• **WHAT THIS TASK INVOLVES**:
What is needed is an exact copy of the lines from the one containing "Kontakt (1013, 29)" through the last line of the records below, with no pictures.

• **GIVEN DATA**:
-.-.-

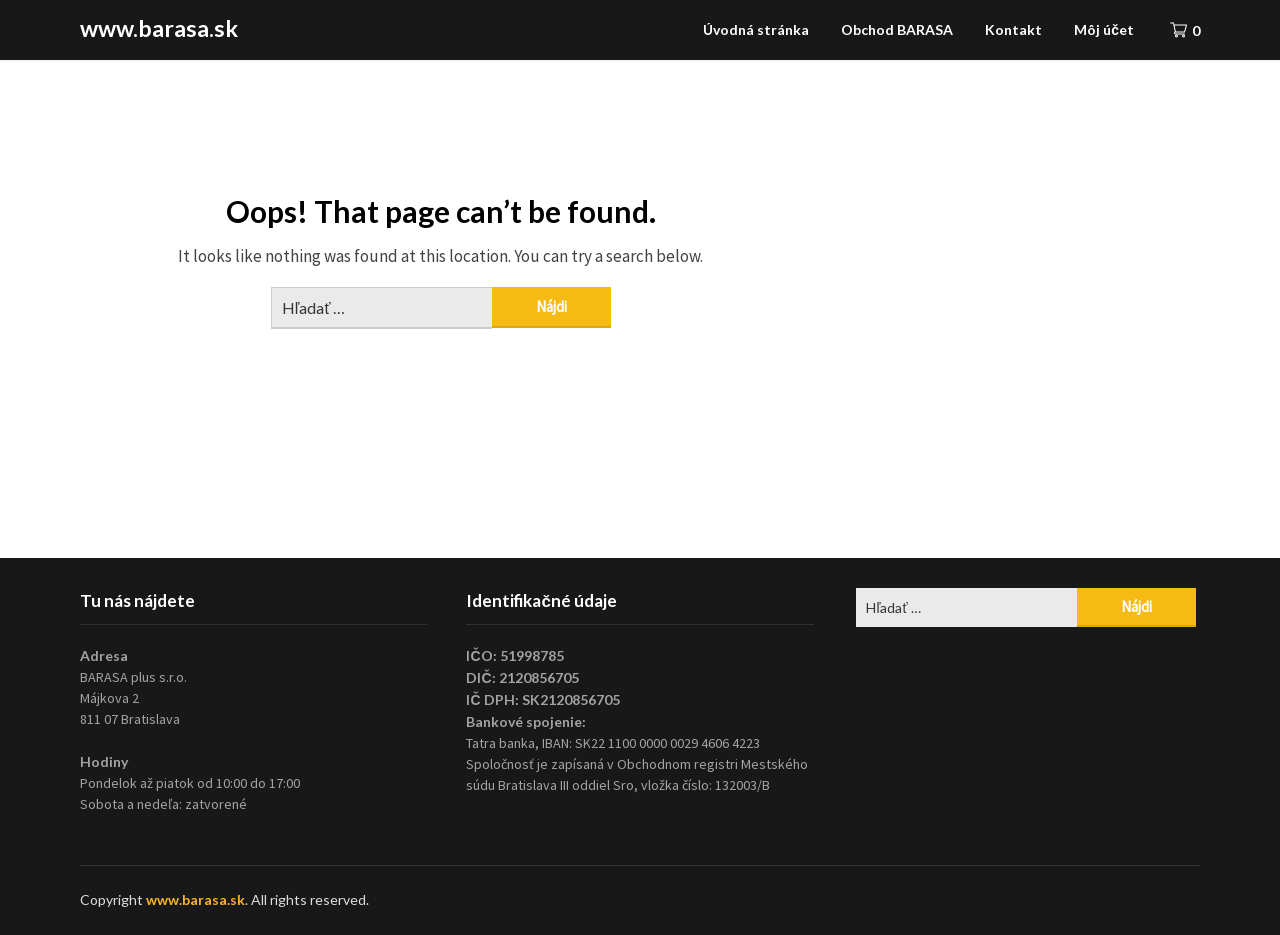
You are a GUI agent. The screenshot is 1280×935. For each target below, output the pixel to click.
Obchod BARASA (897, 29)
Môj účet (1104, 29)
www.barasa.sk (159, 28)
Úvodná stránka (756, 29)
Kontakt (1013, 29)
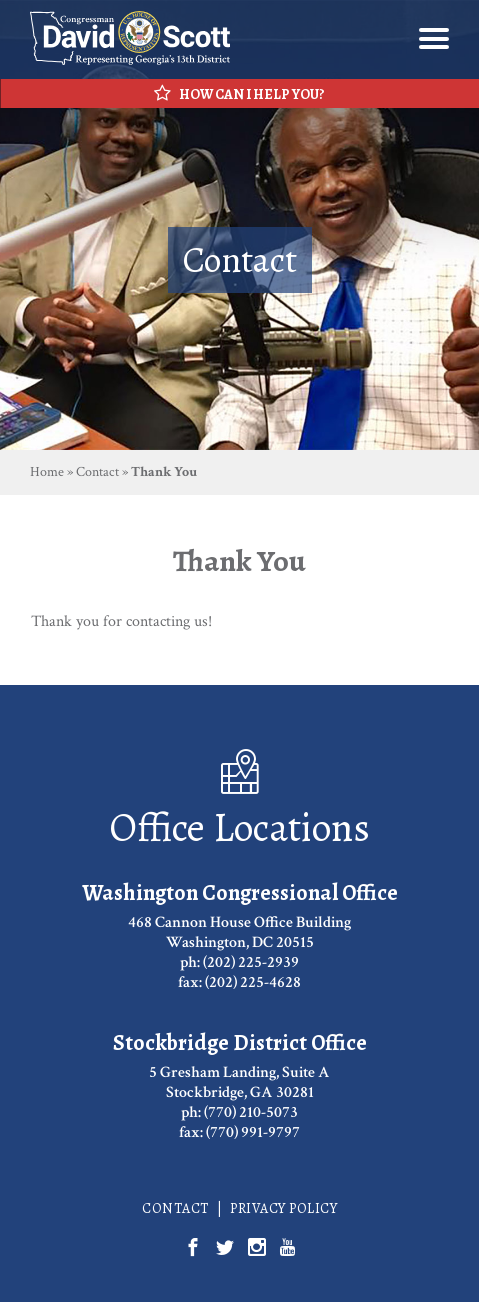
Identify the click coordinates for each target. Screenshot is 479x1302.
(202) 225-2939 (251, 962)
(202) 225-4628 (253, 982)
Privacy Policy (283, 1208)
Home (47, 472)
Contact (97, 472)
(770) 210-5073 (251, 1112)
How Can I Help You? (239, 94)
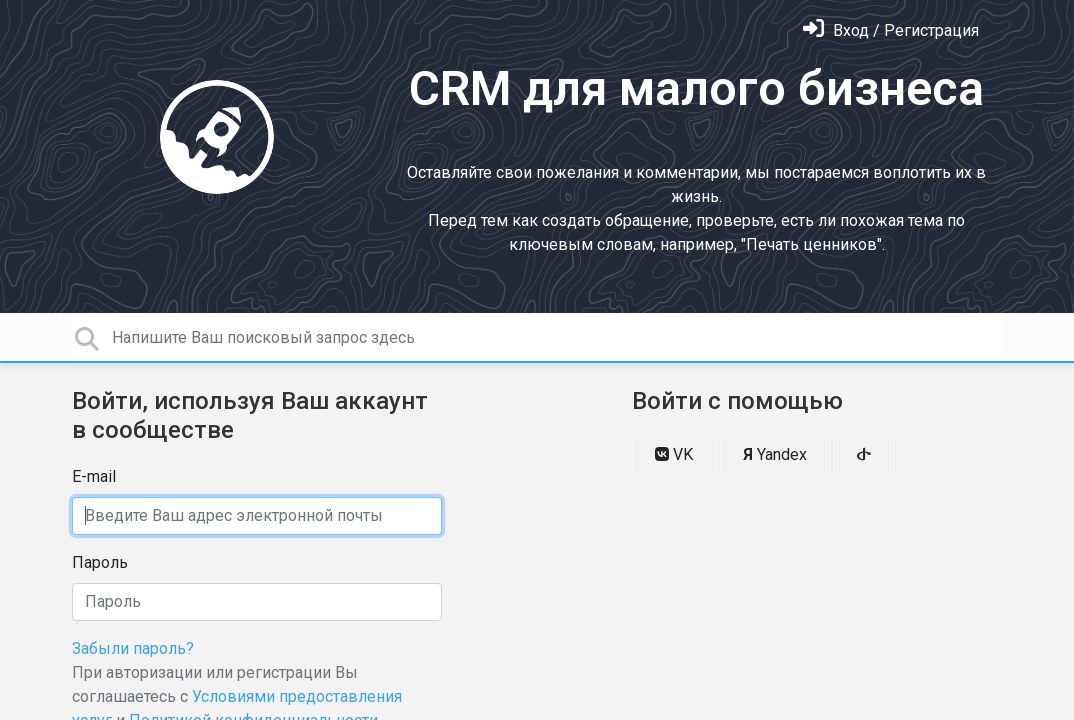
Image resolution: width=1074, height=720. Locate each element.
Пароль (100, 562)
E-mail (94, 476)
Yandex (775, 454)
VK (674, 454)
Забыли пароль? (133, 648)
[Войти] (891, 30)
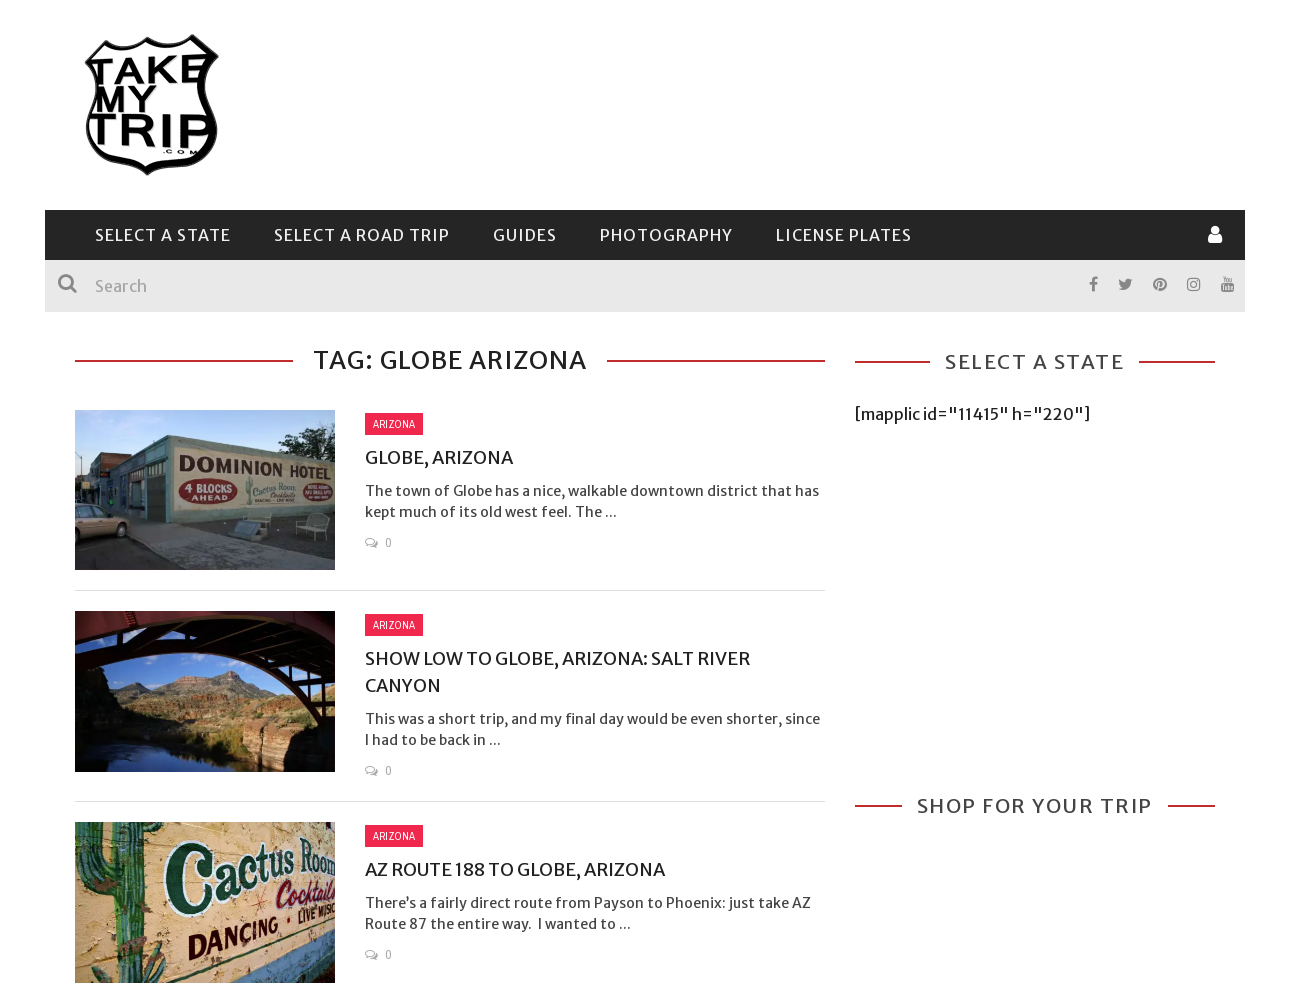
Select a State (163, 235)
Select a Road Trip (362, 235)
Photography (666, 235)
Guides (525, 235)
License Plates (844, 235)
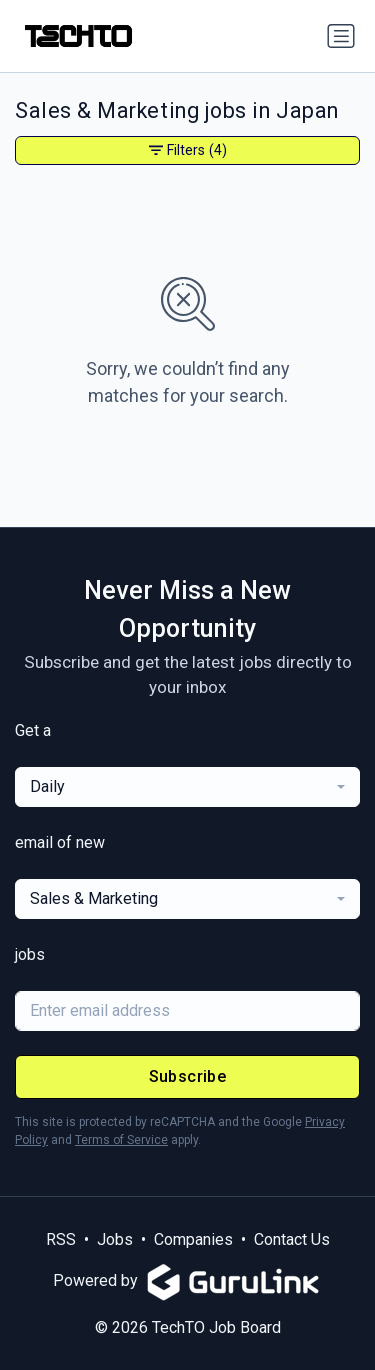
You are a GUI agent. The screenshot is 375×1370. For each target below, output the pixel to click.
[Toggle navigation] (341, 36)
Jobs (115, 1239)
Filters (188, 150)
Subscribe (188, 1076)
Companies (193, 1239)
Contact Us (292, 1239)
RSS (61, 1239)
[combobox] (187, 787)
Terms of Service (121, 1140)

-.-.-

• **EXERCISE OUTPUT**:
Kontakt (1013, 29)
Identify the click coordinates for each target. Screenshot is 479x1302.
(202) 225-2939 (251, 962)
(202) 225-4628 (253, 982)
Privacy Policy (283, 1208)
Home (47, 472)
Contact (97, 472)
(770) 210-5073 (251, 1112)
How Can I Help You? (239, 94)
Image resolution: width=1074, height=720. Locate each element.
Пароль (100, 562)
E-mail (94, 476)
Yandex (775, 454)
VK (674, 454)
Забыли пароль? (133, 648)
[Войти] (891, 30)
Select a State (163, 235)
Select a Road Trip (362, 235)
Photography (666, 235)
Guides (525, 235)
License Plates (844, 235)
You are a GUI agent. The screenshot is 375×1370. For each target below, output the pixel to click.
[Toggle navigation] (341, 36)
Jobs (115, 1239)
Filters (188, 150)
Subscribe (188, 1076)
Companies (193, 1239)
Contact Us (292, 1239)
RSS (61, 1239)
[combobox] (187, 787)
Terms of Service (121, 1140)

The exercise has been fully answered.